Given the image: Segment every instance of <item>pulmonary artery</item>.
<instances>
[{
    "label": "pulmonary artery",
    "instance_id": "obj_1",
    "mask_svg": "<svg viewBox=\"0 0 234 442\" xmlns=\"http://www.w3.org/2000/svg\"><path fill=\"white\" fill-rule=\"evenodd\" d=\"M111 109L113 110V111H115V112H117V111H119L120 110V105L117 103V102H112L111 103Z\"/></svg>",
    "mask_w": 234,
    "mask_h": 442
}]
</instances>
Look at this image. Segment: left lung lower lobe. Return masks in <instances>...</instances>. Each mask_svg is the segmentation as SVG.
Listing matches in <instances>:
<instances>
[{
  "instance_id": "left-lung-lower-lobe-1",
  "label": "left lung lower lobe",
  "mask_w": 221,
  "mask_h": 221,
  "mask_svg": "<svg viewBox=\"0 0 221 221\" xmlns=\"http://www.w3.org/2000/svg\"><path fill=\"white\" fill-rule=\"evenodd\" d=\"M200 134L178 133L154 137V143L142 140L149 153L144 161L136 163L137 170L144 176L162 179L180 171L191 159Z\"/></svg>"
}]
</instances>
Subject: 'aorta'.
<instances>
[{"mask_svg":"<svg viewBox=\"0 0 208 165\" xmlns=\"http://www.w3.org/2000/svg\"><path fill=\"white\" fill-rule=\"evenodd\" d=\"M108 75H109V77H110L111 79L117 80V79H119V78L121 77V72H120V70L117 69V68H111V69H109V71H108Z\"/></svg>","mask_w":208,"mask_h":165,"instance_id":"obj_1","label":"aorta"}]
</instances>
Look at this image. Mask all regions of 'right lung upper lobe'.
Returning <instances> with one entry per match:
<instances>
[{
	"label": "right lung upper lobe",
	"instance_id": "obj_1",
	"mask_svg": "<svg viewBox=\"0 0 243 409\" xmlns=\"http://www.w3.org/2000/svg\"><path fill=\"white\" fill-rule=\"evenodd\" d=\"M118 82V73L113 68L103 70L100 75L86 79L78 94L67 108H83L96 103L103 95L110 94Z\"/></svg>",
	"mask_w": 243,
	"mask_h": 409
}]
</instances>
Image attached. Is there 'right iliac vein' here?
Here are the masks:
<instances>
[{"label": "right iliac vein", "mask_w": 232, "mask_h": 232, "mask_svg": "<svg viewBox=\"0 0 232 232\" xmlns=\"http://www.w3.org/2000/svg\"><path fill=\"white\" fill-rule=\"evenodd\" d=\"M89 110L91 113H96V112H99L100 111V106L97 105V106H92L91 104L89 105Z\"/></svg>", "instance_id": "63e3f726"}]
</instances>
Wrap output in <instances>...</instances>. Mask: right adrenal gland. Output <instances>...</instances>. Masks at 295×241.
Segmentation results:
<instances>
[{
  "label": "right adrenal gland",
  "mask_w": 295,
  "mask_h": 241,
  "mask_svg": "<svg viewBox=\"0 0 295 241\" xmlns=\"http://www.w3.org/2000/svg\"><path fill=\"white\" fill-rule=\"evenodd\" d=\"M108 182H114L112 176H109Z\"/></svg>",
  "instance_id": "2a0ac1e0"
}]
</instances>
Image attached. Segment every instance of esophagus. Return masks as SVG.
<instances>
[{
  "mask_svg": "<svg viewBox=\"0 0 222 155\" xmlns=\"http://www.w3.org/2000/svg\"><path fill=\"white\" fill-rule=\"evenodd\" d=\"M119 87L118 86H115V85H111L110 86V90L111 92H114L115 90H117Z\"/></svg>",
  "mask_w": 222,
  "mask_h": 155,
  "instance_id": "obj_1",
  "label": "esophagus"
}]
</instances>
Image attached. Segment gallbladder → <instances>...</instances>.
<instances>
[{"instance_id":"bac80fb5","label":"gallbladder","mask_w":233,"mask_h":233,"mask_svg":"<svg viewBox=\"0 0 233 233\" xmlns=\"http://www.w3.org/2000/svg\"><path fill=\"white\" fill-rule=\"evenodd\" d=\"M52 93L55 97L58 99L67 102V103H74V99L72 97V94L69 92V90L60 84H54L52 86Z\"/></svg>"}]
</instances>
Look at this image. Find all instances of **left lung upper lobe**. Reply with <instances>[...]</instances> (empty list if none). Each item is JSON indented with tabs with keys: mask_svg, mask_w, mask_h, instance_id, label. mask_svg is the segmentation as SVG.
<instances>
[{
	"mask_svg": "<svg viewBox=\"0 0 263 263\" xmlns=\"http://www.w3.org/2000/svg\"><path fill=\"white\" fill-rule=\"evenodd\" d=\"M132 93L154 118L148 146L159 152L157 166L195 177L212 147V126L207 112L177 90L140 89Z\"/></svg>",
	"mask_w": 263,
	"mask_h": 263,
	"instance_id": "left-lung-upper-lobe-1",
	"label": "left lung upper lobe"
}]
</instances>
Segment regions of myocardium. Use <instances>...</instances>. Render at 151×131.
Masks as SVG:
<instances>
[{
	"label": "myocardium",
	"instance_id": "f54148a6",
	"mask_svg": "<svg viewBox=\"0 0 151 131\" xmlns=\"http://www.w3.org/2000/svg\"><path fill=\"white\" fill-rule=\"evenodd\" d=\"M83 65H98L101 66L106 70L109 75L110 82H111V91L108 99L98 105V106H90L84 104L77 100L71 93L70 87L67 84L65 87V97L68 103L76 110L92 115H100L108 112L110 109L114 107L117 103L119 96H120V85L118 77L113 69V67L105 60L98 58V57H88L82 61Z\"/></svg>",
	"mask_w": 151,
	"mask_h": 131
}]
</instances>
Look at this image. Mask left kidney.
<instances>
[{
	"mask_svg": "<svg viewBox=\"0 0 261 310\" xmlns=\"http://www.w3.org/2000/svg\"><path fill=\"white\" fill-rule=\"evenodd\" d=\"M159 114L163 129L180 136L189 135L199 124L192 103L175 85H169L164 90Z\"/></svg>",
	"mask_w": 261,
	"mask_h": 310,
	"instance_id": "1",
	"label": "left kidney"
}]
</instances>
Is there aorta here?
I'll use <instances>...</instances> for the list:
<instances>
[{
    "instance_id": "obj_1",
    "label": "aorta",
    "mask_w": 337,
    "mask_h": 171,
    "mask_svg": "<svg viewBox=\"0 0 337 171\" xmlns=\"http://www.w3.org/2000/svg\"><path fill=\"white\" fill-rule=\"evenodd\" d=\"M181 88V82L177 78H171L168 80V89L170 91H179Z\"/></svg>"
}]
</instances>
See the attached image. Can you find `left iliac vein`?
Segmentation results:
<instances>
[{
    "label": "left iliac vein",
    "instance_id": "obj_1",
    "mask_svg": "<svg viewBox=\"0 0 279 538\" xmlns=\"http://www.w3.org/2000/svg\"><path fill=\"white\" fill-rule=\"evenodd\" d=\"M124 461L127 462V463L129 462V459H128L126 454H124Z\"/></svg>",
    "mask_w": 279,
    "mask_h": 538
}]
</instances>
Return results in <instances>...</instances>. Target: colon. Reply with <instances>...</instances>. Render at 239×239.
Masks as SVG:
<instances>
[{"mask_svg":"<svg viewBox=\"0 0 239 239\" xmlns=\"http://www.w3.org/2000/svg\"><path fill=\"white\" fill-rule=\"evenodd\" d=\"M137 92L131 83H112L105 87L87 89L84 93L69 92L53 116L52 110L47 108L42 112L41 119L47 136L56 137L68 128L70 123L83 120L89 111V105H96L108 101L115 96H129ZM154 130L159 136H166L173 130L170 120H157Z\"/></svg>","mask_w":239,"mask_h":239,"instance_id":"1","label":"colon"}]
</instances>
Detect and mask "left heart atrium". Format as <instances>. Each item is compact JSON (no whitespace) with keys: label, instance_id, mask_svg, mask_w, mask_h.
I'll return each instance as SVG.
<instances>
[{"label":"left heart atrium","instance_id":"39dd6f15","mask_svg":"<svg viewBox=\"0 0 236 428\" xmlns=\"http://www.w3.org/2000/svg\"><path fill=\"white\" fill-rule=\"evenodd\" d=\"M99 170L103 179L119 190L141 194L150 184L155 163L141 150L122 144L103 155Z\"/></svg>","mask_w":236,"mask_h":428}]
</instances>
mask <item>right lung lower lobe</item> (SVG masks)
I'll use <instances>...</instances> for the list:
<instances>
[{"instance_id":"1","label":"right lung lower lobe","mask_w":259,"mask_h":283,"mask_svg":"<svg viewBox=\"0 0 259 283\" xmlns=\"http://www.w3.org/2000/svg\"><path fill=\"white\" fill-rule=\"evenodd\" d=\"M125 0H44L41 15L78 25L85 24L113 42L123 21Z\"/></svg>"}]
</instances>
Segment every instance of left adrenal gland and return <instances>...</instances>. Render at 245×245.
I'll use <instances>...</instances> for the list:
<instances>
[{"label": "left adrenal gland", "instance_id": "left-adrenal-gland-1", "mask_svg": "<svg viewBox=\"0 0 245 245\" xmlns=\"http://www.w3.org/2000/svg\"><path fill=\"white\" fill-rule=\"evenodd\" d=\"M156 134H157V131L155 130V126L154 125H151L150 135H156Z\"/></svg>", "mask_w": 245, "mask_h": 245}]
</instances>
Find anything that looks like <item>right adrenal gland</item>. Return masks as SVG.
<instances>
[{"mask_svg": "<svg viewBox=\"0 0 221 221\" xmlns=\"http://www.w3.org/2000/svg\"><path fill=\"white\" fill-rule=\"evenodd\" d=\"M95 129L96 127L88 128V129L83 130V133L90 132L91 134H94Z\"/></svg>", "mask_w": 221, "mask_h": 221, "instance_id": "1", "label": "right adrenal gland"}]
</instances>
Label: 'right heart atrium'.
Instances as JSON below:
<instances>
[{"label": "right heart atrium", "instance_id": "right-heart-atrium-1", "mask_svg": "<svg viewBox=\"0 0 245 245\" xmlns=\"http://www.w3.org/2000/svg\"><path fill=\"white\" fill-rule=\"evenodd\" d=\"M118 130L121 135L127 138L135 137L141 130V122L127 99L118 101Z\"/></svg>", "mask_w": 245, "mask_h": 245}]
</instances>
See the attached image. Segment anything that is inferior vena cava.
....
*DESCRIPTION OF THE TASK*: Each line from the one containing "mask <item>right lung" to the end of the entries above should be copied exactly, and no other line.

*EXERCISE OUTPUT*:
mask <item>right lung lower lobe</item> (SVG masks)
I'll use <instances>...</instances> for the list:
<instances>
[{"instance_id":"1","label":"right lung lower lobe","mask_w":259,"mask_h":283,"mask_svg":"<svg viewBox=\"0 0 259 283\" xmlns=\"http://www.w3.org/2000/svg\"><path fill=\"white\" fill-rule=\"evenodd\" d=\"M125 0H44L41 15L78 25L85 24L113 42L123 21Z\"/></svg>"}]
</instances>
Segment every instance of left adrenal gland and return <instances>...</instances>. Render at 245×245.
I'll use <instances>...</instances> for the list:
<instances>
[{"label": "left adrenal gland", "instance_id": "left-adrenal-gland-1", "mask_svg": "<svg viewBox=\"0 0 245 245\" xmlns=\"http://www.w3.org/2000/svg\"><path fill=\"white\" fill-rule=\"evenodd\" d=\"M156 134H157V131L155 130V126L154 125H151L150 135H156Z\"/></svg>", "mask_w": 245, "mask_h": 245}]
</instances>
Find anything that looks like <item>right adrenal gland</item>. Return masks as SVG.
<instances>
[{"mask_svg": "<svg viewBox=\"0 0 221 221\" xmlns=\"http://www.w3.org/2000/svg\"><path fill=\"white\" fill-rule=\"evenodd\" d=\"M95 129L96 127L88 128V129L83 130V133L90 132L91 134H94Z\"/></svg>", "mask_w": 221, "mask_h": 221, "instance_id": "1", "label": "right adrenal gland"}]
</instances>
Label: 'right heart atrium'.
Instances as JSON below:
<instances>
[{"label": "right heart atrium", "instance_id": "right-heart-atrium-1", "mask_svg": "<svg viewBox=\"0 0 245 245\" xmlns=\"http://www.w3.org/2000/svg\"><path fill=\"white\" fill-rule=\"evenodd\" d=\"M118 130L121 135L127 138L135 137L141 130V122L127 99L118 101Z\"/></svg>", "mask_w": 245, "mask_h": 245}]
</instances>
See the attached image. Segment anything that is inferior vena cava.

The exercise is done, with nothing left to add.